[Transcribed page contents]
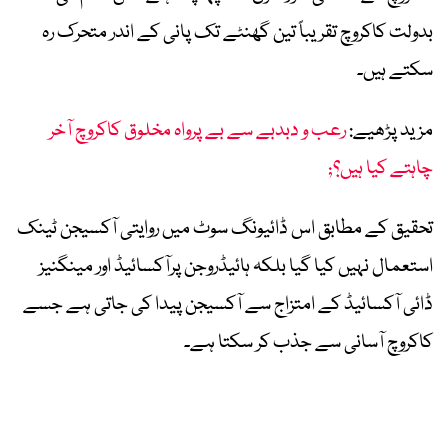
بدولت کاکروچ تقریباً تین گھنٹے تک پانی کے اندر متحرک رہ
سکتے ہیں۔
مزید پڑھیے:
رعب و دبدبے سے بے پرواہ مخلوق کاکروچ آخر
چاہتے کیا ہیں؟;
تحقیق کے مطابق اس ڈائیونگ سوٹ میں روایتی آکسیجن ٹینک
استعمال نہیں کیا گیا بلکہ ہائیڈروجن پرآکسائیڈ اور مینگنیز
ڈائی آکسائیڈ کے امتزاج سے آکسیجن پیدا کی جاتی ہے جسے
کاکروچ آسانی سے جذب کر سکتا ہے۔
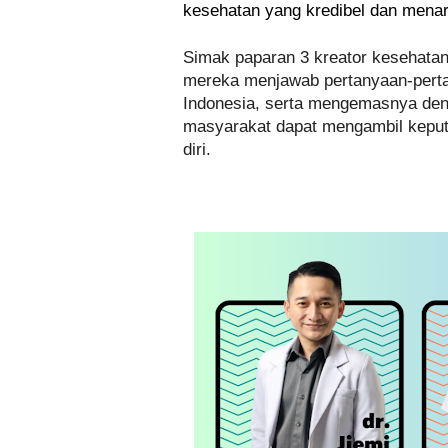
kesehatan yang kredibel dan menar
Simak paparan 3 kreator kesehatan 
mereka menjawab pertanyaan-perta
Indonesia, serta mengemasnya den
masyarakat dapat mengambil keputu
diri.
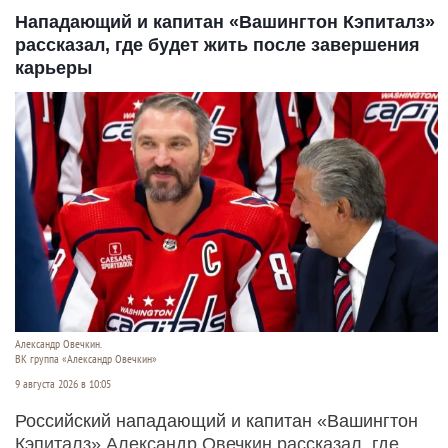
Нападающий и капитан «Вашингтон Кэпиталз»
рассказал, где будет жить после завершения
карьеры
Александр Овечкин.
ВК группа «Александр Овечкин»
9 августа 2026 в 10:05
Российский нападающий и капитан «Вашингтон
Кэпиталз» Александр Овечкин рассказал, где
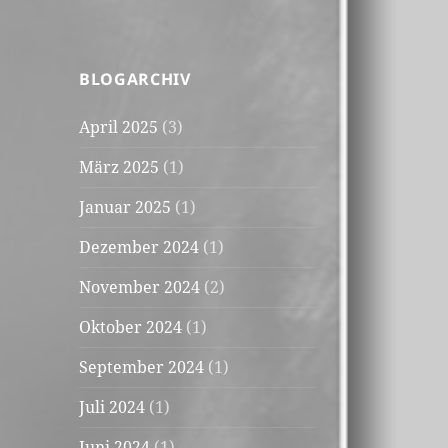
BLOGARCHIV
April 2025
(3)
März 2025
(1)
Januar 2025
(1)
Dezember 2024
(1)
November 2024
(2)
Oktober 2024
(1)
September 2024
(1)
Juli 2024
(1)
Juni 2024
(1)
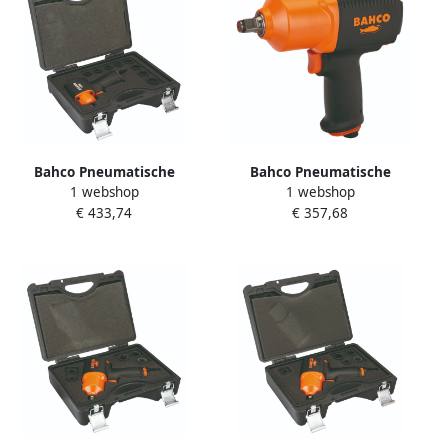
Bahco Pneumatische
Bahco Pneumatische
1 webshop
1 webshop
schroefmachineset | 1 2" |
slagmoersleutel 1 2" |
€ 433,74
€ 357,68
mini met extra korte
composiet BPC815
doppen BPC813K1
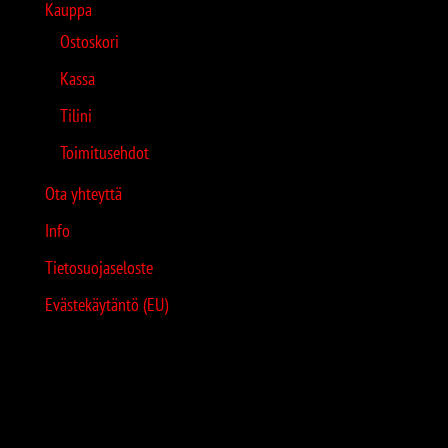
Kauppa
Ostoskori
Kassa
Tilini
Toimitusehdot
Ota yhteyttä
Info
Tietosuojaseloste
Evästekäytäntö (EU)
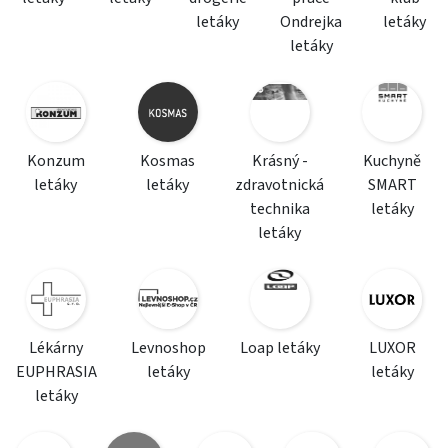
letáky
Ondrejka
letáky
letáky
Konzum
Kosmas
Krásný -
Kuchyně
letáky
letáky
zdravotnická
SMART
technika
letáky
letáky
Lékárny
Levnoshop
Loap letáky
LUXOR
EUPHRASIA
letáky
letáky
letáky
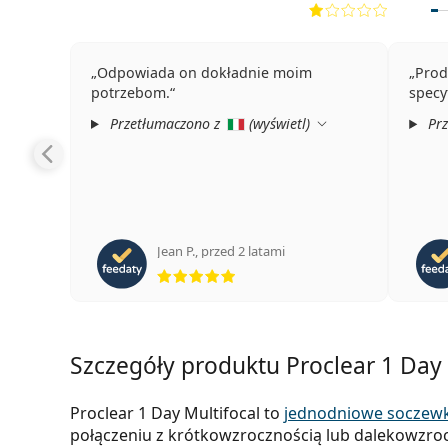
Odpowiada on dokładnie moim
Prod
potrzebom.
specy
Przetłumaczono z
(
wyświetl
)
Prz
Jean P.
,
przed 2 latami
ocena 5 z 5
Szczegóły produktu Proclear 1 Day 
Proclear 1 Day Multifocal to
jednodniowe soczewk
połączeniu z krótkowzrocznością lub dalekowzroc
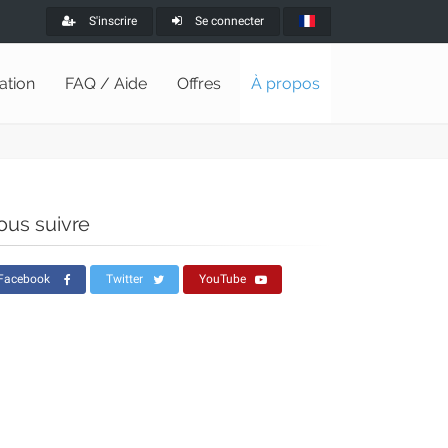
S'inscrire
Se connecter
lation
FAQ / Aide
Offres
À propos
ous suivre
Facebook
Twitter
YouTube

◆ **BRIEF**:
Reproduce the lines above letter for letter. The pictures stay behind.

◆ **REPLY TO THE EXERCISE**:
بدولت کاکروچ تقریباً تین گھنٹے تک پانی کے اندر متحرک رہ
سکتے ہیں۔
مزید پڑھیے:
رعب و دبدبے سے بے پرواہ مخلوق کاکروچ آخر
چاہتے کیا ہیں؟;
تحقیق کے مطابق اس ڈائیونگ سوٹ میں روایتی آکسیجن ٹینک
استعمال نہیں کیا گیا بلکہ ہائیڈروجن پرآکسائیڈ اور مینگنیز
ڈائی آکسائیڈ کے امتزاج سے آکسیجن پیدا کی جاتی ہے جسے
کاکروچ آسانی سے جذب کر سکتا ہے۔
kesehatan yang kredibel dan menar
Simak paparan 3 kreator kesehatan 
mereka menjawab pertanyaan-perta
Indonesia, serta mengemasnya den
masyarakat dapat mengambil keputu
diri.
Нападающий и капитан «Вашингтон Кэпиталз»
рассказал, где будет жить после завершения
карьеры
Александр Овечкин.
ВК группа «Александр Овечкин»
9 августа 2026 в 10:05
Российский нападающий и капитан «Вашингтон
Кэпиталз» Александр Овечкин рассказал, где
BLOGARCHIV
April 2025
(3)
März 2025
(1)
Januar 2025
(1)
Dezember 2024
(1)
November 2024
(2)
Oktober 2024
(1)
September 2024
(1)
Juli 2024
(1)
Juni 2024
(1)
Bahco Pneumatische
Bahco Pneumatische
1 webshop
1 webshop
schroefmachineset | 1 2" |
slagmoersleutel 1 2" |
€ 433,74
€ 357,68
mini met extra korte
composiet BPC815
doppen BPC813K1
Kauppa
Ostoskori
Kassa
Tilini
Toimitusehdot
Ota yhteyttä
Info
Tietosuojaseloste
Evästekäytäntö (EU)
letáky
Ondrejka
letáky
letáky
Konzum
Kosmas
Krásný -
Kuchyně
letáky
letáky
zdravotnická
SMART
technika
letáky
letáky
Lékárny
Levnoshop
Loap letáky
LUXOR
EUPHRASIA
letáky
letáky
letáky
Odpowiada on dokładnie moim
Prod
potrzebom.
specy
Przetłumaczono z
(
wyświetl
)
Prz
Jean P.
,
przed 2 latami
ocena 5 z 5
Szczegóły produktu Proclear 1 Day 
Proclear 1 Day Multifocal to
jednodniowe soczewk
połączeniu z krótkowzrocznością lub dalekowzroc
S'inscrire
Se connecter
lation
FAQ / Aide
Offres
À propos
ous suivre
Facebook
Twitter
YouTube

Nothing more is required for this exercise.